- Exercise
In the copy you make, include no pictures, and transcribe every record exactly.

- Source material
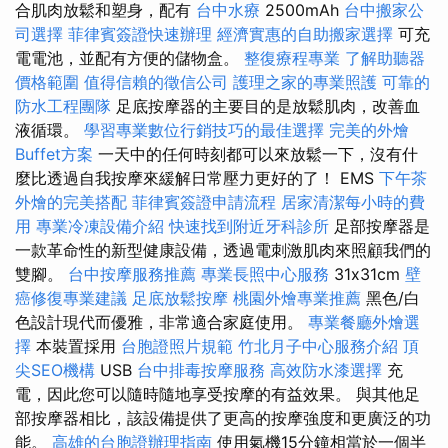
合肌肉放鬆和塑身，配有
台中水療
2500mAh
台中搬家公
司選擇
菲律賓簽證快速辦理
經濟實惠的自助搬家選擇
可充
電電池，並配有方便的儲物盒。
整復療程專業
了解助聽器
價格範圍
值得信賴的徵信公司
護理之家的專業照護
可靠的
防水工程團隊
足底按摩器的主要目的是放鬆肌肉，改善血
液循環。
學習專業數位行銷技巧的最佳選擇
完美的外燴
Buffet方案
一天中的任何時刻都可以來放鬆一下，沒有什
麼比透過自我按摩來緩解日常壓力更好的了！ EMS
下午茶
外燴的完美搭配
菲律賓簽證申請流程
居家清潔每小時的費
用
專業冷凍設備介紹
快速找到附近牙科診所
足部按摩器是
一款革命性的新型健康設備，透過電刺激肌肉來照顧我們的
雙腳。
台中按摩服務推薦
專業長照中心服務
31x31cm
壁
癌修復專業建議
足底放鬆按摩
桃園外燴專業推薦
黑色/白
色設計現代而優雅，非常適合家庭使用。
專業餐廳外燴選
擇
本裝置採用
台胞證照片規範
竹北月子中心服務介紹
頂
尖SEO機構
USB
台中排毒按摩服務
高效防水漆選擇
充
電，因此您可以隨時隨地享受按摩的有益效果。 與其他足
部按摩器相比，該設備提供了更高的按摩強度和更廣泛的功
能。
高雄的台胞證辦理指南
使用氣機15分鐘相當於一個半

- Written answer
合肌肉放鬆和塑身，配有
台中水療
2500mAh
台中搬家公
司選擇
菲律賓簽證快速辦理
經濟實惠的自助搬家選擇
可充
電電池，並配有方便的儲物盒。
整復療程專業
了解助聽器
價格範圍
值得信賴的徵信公司
護理之家的專業照護
可靠的
防水工程團隊
足底按摩器的主要目的是放鬆肌肉，改善血
液循環。
學習專業數位行銷技巧的最佳選擇
完美的外燴
Buffet方案
一天中的任何時刻都可以來放鬆一下，沒有什
麼比透過自我按摩來緩解日常壓力更好的了！ EMS
下午茶
外燴的完美搭配
菲律賓簽證申請流程
居家清潔每小時的費
用
專業冷凍設備介紹
快速找到附近牙科診所
足部按摩器是
一款革命性的新型健康設備，透過電刺激肌肉來照顧我們的
雙腳。
台中按摩服務推薦
專業長照中心服務
31x31cm
壁
癌修復專業建議
足底放鬆按摩
桃園外燴專業推薦
黑色/白
色設計現代而優雅，非常適合家庭使用。
專業餐廳外燴選
擇
本裝置採用
台胞證照片規範
竹北月子中心服務介紹
頂
尖SEO機構
USB
台中排毒按摩服務
高效防水漆選擇
充
電，因此您可以隨時隨地享受按摩的有益效果。 與其他足
部按摩器相比，該設備提供了更高的按摩強度和更廣泛的功
能。
高雄的台胞證辦理指南
使用氣機15分鐘相當於一個半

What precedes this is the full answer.